* _EXERCISE INSTRUCTIONS_: Once you have read the records below, restate them word for word.

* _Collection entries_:
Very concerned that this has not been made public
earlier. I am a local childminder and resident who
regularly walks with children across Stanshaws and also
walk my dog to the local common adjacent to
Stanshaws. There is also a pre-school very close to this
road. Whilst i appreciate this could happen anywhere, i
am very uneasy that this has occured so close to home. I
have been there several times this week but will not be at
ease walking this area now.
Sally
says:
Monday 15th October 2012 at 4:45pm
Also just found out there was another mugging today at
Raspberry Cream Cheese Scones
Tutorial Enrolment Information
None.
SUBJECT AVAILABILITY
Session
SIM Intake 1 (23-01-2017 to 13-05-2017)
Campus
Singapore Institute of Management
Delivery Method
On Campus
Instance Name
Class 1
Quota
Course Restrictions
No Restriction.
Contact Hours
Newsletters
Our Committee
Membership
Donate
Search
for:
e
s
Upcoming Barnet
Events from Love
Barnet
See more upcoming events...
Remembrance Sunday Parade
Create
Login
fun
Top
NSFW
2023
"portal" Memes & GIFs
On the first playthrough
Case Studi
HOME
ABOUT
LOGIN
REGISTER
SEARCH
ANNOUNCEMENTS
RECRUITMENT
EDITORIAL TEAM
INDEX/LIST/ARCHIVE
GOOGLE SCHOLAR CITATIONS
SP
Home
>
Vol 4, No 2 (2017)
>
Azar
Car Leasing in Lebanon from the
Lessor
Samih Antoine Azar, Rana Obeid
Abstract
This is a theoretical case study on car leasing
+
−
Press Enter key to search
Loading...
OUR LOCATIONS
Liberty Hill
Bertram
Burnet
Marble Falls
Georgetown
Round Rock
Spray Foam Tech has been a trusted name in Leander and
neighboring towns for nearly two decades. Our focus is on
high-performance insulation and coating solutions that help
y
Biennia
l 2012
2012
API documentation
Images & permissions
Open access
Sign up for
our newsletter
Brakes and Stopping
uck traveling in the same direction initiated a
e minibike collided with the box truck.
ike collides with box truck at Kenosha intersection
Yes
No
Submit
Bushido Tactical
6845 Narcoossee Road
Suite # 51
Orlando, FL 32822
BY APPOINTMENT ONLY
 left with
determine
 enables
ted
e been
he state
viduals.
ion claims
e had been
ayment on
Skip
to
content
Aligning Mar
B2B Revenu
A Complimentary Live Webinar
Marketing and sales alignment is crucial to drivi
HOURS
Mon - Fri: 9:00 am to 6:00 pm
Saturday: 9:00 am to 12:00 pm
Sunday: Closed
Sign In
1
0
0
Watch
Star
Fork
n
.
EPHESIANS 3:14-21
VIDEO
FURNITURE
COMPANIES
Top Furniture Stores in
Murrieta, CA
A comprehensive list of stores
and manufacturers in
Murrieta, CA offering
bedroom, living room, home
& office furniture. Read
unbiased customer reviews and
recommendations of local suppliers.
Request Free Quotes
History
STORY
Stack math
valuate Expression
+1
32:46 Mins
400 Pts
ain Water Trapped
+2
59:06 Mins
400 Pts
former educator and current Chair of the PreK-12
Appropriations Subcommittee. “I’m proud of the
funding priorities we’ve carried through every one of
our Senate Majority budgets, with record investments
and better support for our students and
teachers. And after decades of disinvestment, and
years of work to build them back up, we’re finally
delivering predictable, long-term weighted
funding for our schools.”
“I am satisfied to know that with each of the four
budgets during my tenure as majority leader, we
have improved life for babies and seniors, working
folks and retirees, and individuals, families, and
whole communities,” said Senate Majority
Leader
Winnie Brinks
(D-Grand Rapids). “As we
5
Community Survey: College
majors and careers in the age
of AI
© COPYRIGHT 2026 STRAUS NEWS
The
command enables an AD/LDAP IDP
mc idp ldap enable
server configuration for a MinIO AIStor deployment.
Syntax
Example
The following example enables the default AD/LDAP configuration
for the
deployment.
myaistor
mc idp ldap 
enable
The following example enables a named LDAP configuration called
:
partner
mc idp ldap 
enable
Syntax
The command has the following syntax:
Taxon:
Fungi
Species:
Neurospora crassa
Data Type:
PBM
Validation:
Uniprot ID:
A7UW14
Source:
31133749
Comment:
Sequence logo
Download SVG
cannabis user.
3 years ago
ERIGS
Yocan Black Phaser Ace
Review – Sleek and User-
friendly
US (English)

* _ANSWER TO THIS EXERCISE_:
Very concerned that this has not been made public
earlier. I am a local childminder and resident who
regularly walks with children across Stanshaws and also
walk my dog to the local common adjacent to
Stanshaws. There is also a pre-school very close to this
road. Whilst i appreciate this could happen anywhere, i
am very uneasy that this has occured so close to home. I
have been there several times this week but will not be at
ease walking this area now.
Sally
says:
Monday 15th October 2012 at 4:45pm
Also just found out there was another mugging today at
Raspberry Cream Cheese Scones
Tutorial Enrolment Information
None.
SUBJECT AVAILABILITY
Session
SIM Intake 1 (23-01-2017 to 13-05-2017)
Campus
Singapore Institute of Management
Delivery Method
On Campus
Instance Name
Class 1
Quota
Course Restrictions
No Restriction.
Contact Hours
Newsletters
Our Committee
Membership
Donate
Search
for:
e
s
Upcoming Barnet
Events from Love
Barnet
See more upcoming events...
Remembrance Sunday Parade
Create
Login
fun
Top
NSFW
2023
"portal" Memes & GIFs
On the first playthrough
Case Studi
HOME
ABOUT
LOGIN
REGISTER
SEARCH
ANNOUNCEMENTS
RECRUITMENT
EDITORIAL TEAM
INDEX/LIST/ARCHIVE
GOOGLE SCHOLAR CITATIONS
SP
Home
>
Vol 4, No 2 (2017)
>
Azar
Car Leasing in Lebanon from the
Lessor
Samih Antoine Azar, Rana Obeid
Abstract
This is a theoretical case study on car leasing
+
−
Press Enter key to search
Loading...
OUR LOCATIONS
Liberty Hill
Bertram
Burnet
Marble Falls
Georgetown
Round Rock
Spray Foam Tech has been a trusted name in Leander and
neighboring towns for nearly two decades. Our focus is on
high-performance insulation and coating solutions that help
y
Biennia
l 2012
2012
API documentation
Images & permissions
Open access
Sign up for
our newsletter
Brakes and Stopping
uck traveling in the same direction initiated a
e minibike collided with the box truck.
ike collides with box truck at Kenosha intersection
Yes
No
Submit
Bushido Tactical
6845 Narcoossee Road
Suite # 51
Orlando, FL 32822
BY APPOINTMENT ONLY
 left with
determine
 enables
ted
e been
he state
viduals.
ion claims
e had been
ayment on
Skip
to
content
Aligning Mar
B2B Revenu
A Complimentary Live Webinar
Marketing and sales alignment is crucial to drivi
HOURS
Mon - Fri: 9:00 am to 6:00 pm
Saturday: 9:00 am to 12:00 pm
Sunday: Closed
Sign In
1
0
0
Watch
Star
Fork
n
.
EPHESIANS 3:14-21
VIDEO
FURNITURE
COMPANIES
Top Furniture Stores in
Murrieta, CA
A comprehensive list of stores
and manufacturers in
Murrieta, CA offering
bedroom, living room, home
& office furniture. Read
unbiased customer reviews and
recommendations of local suppliers.
Request Free Quotes
History
STORY
Stack math
valuate Expression
+1
32:46 Mins
400 Pts
ain Water Trapped
+2
59:06 Mins
400 Pts
former educator and current Chair of the PreK-12
Appropriations Subcommittee. “I’m proud of the
funding priorities we’ve carried through every one of
our Senate Majority budgets, with record investments
and better support for our students and
teachers. And after decades of disinvestment, and
years of work to build them back up, we’re finally
delivering predictable, long-term weighted
funding for our schools.”
“I am satisfied to know that with each of the four
budgets during my tenure as majority leader, we
have improved life for babies and seniors, working
folks and retirees, and individuals, families, and
whole communities,” said Senate Majority
Leader
Winnie Brinks
(D-Grand Rapids). “As we
5
Community Survey: College
majors and careers in the age
of AI
© COPYRIGHT 2026 STRAUS NEWS
The
command enables an AD/LDAP IDP
mc idp ldap enable
server configuration for a MinIO AIStor deployment.
Syntax
Example
The following example enables the default AD/LDAP configuration
for the
deployment.
myaistor
mc idp ldap 
enable
The following example enables a named LDAP configuration called
:
partner
mc idp ldap 
enable
Syntax
The command has the following syntax:
Taxon:
Fungi
Species:
Neurospora crassa
Data Type:
PBM
Validation:
Uniprot ID:
A7UW14
Source:
31133749
Comment:
Sequence logo
Download SVG
cannabis user.
3 years ago
ERIGS
Yocan Black Phaser Ace
Review – Sleek and User-
friendly
US (English)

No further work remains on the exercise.